• THE TASK
The entries follow. Print each one exactly.

• DATASET RECORDS
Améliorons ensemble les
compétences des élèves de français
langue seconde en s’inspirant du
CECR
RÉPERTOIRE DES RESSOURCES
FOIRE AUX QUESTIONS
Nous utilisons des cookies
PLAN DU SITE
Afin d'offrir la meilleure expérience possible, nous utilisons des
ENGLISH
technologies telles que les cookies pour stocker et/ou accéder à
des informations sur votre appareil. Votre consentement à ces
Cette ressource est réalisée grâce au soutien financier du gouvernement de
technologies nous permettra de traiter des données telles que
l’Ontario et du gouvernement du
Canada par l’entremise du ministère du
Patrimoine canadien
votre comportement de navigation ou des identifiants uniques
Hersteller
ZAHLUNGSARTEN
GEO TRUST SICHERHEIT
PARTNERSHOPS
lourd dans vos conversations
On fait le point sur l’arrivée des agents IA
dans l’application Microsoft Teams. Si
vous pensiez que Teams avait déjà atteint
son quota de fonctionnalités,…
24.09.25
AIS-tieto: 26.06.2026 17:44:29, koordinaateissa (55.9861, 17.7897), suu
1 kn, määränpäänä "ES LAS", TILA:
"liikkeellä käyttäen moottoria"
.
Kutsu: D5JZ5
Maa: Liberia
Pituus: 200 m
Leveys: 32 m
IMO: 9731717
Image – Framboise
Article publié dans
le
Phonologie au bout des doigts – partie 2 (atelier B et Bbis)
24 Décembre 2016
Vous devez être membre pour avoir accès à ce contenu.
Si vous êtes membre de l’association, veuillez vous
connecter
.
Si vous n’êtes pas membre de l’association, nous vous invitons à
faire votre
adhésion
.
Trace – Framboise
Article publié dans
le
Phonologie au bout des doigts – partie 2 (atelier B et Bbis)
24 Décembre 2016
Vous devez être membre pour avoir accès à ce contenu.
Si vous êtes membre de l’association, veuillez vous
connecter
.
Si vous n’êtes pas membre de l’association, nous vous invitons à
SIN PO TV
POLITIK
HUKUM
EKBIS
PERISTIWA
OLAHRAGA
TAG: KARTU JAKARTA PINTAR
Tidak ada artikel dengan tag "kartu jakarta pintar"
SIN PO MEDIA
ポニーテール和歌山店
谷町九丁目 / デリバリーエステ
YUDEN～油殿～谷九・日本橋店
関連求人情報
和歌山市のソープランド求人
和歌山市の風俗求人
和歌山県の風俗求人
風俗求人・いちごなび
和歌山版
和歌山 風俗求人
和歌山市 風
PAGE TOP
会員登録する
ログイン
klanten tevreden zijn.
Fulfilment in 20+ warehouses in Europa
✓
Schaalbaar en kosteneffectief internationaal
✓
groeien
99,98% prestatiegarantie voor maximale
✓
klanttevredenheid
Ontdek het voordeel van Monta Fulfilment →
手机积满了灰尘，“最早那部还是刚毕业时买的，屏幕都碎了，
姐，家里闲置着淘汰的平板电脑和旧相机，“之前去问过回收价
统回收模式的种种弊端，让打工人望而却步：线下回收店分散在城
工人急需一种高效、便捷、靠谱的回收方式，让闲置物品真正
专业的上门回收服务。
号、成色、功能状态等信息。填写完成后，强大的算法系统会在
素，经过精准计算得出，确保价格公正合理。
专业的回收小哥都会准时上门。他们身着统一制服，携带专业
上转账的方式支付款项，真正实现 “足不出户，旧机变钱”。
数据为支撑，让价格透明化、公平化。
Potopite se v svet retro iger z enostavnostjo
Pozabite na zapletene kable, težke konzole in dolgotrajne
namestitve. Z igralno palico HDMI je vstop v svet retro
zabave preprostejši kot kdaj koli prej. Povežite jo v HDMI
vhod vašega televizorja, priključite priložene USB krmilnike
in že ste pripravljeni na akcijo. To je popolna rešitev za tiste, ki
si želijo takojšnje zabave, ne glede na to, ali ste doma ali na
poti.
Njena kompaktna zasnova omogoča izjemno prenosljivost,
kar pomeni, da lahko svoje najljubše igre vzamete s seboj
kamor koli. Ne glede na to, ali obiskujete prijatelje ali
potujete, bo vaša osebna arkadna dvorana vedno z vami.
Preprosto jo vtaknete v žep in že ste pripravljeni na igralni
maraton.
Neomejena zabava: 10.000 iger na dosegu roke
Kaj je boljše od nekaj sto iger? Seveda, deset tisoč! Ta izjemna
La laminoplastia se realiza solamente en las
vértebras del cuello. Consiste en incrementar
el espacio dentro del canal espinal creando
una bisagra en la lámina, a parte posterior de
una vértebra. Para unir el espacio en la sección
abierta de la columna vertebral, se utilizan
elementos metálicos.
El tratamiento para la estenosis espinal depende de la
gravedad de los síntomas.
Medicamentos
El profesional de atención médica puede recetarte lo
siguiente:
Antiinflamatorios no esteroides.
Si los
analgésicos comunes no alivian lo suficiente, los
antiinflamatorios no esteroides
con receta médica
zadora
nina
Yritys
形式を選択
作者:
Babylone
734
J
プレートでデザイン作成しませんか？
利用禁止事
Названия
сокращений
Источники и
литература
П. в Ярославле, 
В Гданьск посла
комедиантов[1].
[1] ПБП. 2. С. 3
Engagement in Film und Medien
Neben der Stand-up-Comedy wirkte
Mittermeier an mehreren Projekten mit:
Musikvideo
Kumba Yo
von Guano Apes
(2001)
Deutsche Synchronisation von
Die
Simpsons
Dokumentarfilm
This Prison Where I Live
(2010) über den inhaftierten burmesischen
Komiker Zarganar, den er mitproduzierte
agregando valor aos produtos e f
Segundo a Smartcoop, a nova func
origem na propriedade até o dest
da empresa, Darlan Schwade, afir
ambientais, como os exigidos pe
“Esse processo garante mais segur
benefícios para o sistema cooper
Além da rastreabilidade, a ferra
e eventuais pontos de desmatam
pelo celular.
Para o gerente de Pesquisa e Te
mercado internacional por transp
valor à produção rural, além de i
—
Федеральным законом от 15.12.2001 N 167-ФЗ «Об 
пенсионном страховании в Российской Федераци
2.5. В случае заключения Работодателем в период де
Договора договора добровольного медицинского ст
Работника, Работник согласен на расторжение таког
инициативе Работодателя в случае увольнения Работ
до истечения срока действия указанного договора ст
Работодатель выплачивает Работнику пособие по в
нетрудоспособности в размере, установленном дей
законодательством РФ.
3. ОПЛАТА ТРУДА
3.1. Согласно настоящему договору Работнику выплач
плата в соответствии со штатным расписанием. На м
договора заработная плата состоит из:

• PROBLEM SOLUTION
Améliorons ensemble les
compétences des élèves de français
langue seconde en s’inspirant du
CECR
RÉPERTOIRE DES RESSOURCES
FOIRE AUX QUESTIONS
Nous utilisons des cookies
PLAN DU SITE
Afin d'offrir la meilleure expérience possible, nous utilisons des
ENGLISH
technologies telles que les cookies pour stocker et/ou accéder à
des informations sur votre appareil. Votre consentement à ces
Cette ressource est réalisée grâce au soutien financier du gouvernement de
technologies nous permettra de traiter des données telles que
l’Ontario et du gouvernement du
Canada par l’entremise du ministère du
Patrimoine canadien
votre comportement de navigation ou des identifiants uniques
Hersteller
ZAHLUNGSARTEN
GEO TRUST SICHERHEIT
PARTNERSHOPS
lourd dans vos conversations
On fait le point sur l’arrivée des agents IA
dans l’application Microsoft Teams. Si
vous pensiez que Teams avait déjà atteint
son quota de fonctionnalités,…
24.09.25
AIS-tieto: 26.06.2026 17:44:29, koordinaateissa (55.9861, 17.7897), suu
1 kn, määränpäänä "ES LAS", TILA:
"liikkeellä käyttäen moottoria"
.
Kutsu: D5JZ5
Maa: Liberia
Pituus: 200 m
Leveys: 32 m
IMO: 9731717
Image – Framboise
Article publié dans
le
Phonologie au bout des doigts – partie 2 (atelier B et Bbis)
24 Décembre 2016
Vous devez être membre pour avoir accès à ce contenu.
Si vous êtes membre de l’association, veuillez vous
connecter
.
Si vous n’êtes pas membre de l’association, nous vous invitons à
faire votre
adhésion
.
Trace – Framboise
Article publié dans
le
Phonologie au bout des doigts – partie 2 (atelier B et Bbis)
24 Décembre 2016
Vous devez être membre pour avoir accès à ce contenu.
Si vous êtes membre de l’association, veuillez vous
connecter
.
Si vous n’êtes pas membre de l’association, nous vous invitons à
SIN PO TV
POLITIK
HUKUM
EKBIS
PERISTIWA
OLAHRAGA
TAG: KARTU JAKARTA PINTAR
Tidak ada artikel dengan tag "kartu jakarta pintar"
SIN PO MEDIA
ポニーテール和歌山店
谷町九丁目 / デリバリーエステ
YUDEN～油殿～谷九・日本橋店
関連求人情報
和歌山市のソープランド求人
和歌山市の風俗求人
和歌山県の風俗求人
風俗求人・いちごなび
和歌山版
和歌山 風俗求人
和歌山市 風
PAGE TOP
会員登録する
ログイン
klanten tevreden zijn.
Fulfilment in 20+ warehouses in Europa
✓
Schaalbaar en kosteneffectief internationaal
✓
groeien
99,98% prestatiegarantie voor maximale
✓
klanttevredenheid
Ontdek het voordeel van Monta Fulfilment →
手机积满了灰尘，“最早那部还是刚毕业时买的，屏幕都碎了，
姐，家里闲置着淘汰的平板电脑和旧相机，“之前去问过回收价
统回收模式的种种弊端，让打工人望而却步：线下回收店分散在城
工人急需一种高效、便捷、靠谱的回收方式，让闲置物品真正
专业的上门回收服务。
号、成色、功能状态等信息。填写完成后，强大的算法系统会在
素，经过精准计算得出，确保价格公正合理。
专业的回收小哥都会准时上门。他们身着统一制服，携带专业
上转账的方式支付款项，真正实现 “足不出户，旧机变钱”。
数据为支撑，让价格透明化、公平化。
Potopite se v svet retro iger z enostavnostjo
Pozabite na zapletene kable, težke konzole in dolgotrajne
namestitve. Z igralno palico HDMI je vstop v svet retro
zabave preprostejši kot kdaj koli prej. Povežite jo v HDMI
vhod vašega televizorja, priključite priložene USB krmilnike
in že ste pripravljeni na akcijo. To je popolna rešitev za tiste, ki
si želijo takojšnje zabave, ne glede na to, ali ste doma ali na
poti.
Njena kompaktna zasnova omogoča izjemno prenosljivost,
kar pomeni, da lahko svoje najljubše igre vzamete s seboj
kamor koli. Ne glede na to, ali obiskujete prijatelje ali
potujete, bo vaša osebna arkadna dvorana vedno z vami.
Preprosto jo vtaknete v žep in že ste pripravljeni na igralni
maraton.
Neomejena zabava: 10.000 iger na dosegu roke
Kaj je boljše od nekaj sto iger? Seveda, deset tisoč! Ta izjemna
La laminoplastia se realiza solamente en las
vértebras del cuello. Consiste en incrementar
el espacio dentro del canal espinal creando
una bisagra en la lámina, a parte posterior de
una vértebra. Para unir el espacio en la sección
abierta de la columna vertebral, se utilizan
elementos metálicos.
El tratamiento para la estenosis espinal depende de la
gravedad de los síntomas.
Medicamentos
El profesional de atención médica puede recetarte lo
siguiente:
Antiinflamatorios no esteroides.
Si los
analgésicos comunes no alivian lo suficiente, los
antiinflamatorios no esteroides
con receta médica
zadora
nina
Yritys
形式を選択
作者:
Babylone
734
J
プレートでデザイン作成しませんか？
利用禁止事
Названия
сокращений
Источники и
литература
П. в Ярославле, 
В Гданьск посла
комедиантов[1].
[1] ПБП. 2. С. 3
Engagement in Film und Medien
Neben der Stand-up-Comedy wirkte
Mittermeier an mehreren Projekten mit:
Musikvideo
Kumba Yo
von Guano Apes
(2001)
Deutsche Synchronisation von
Die
Simpsons
Dokumentarfilm
This Prison Where I Live
(2010) über den inhaftierten burmesischen
Komiker Zarganar, den er mitproduzierte
agregando valor aos produtos e f
Segundo a Smartcoop, a nova func
origem na propriedade até o dest
da empresa, Darlan Schwade, afir
ambientais, como os exigidos pe
“Esse processo garante mais segur
benefícios para o sistema cooper
Além da rastreabilidade, a ferra
e eventuais pontos de desmatam
pelo celular.
Para o gerente de Pesquisa e Te
mercado internacional por transp
valor à produção rural, além de i
—
Федеральным законом от 15.12.2001 N 167-ФЗ «Об 
пенсионном страховании в Российской Федераци
2.5. В случае заключения Работодателем в период де
Договора договора добровольного медицинского ст
Работника, Работник согласен на расторжение таког
инициативе Работодателя в случае увольнения Работ
до истечения срока действия указанного договора ст
Работодатель выплачивает Работнику пособие по в
нетрудоспособности в размере, установленном дей
законодательством РФ.
3. ОПЛАТА ТРУДА
3.1. Согласно настоящему договору Работнику выплач
плата в соответствии со штатным расписанием. На м
договора заработная плата состоит из:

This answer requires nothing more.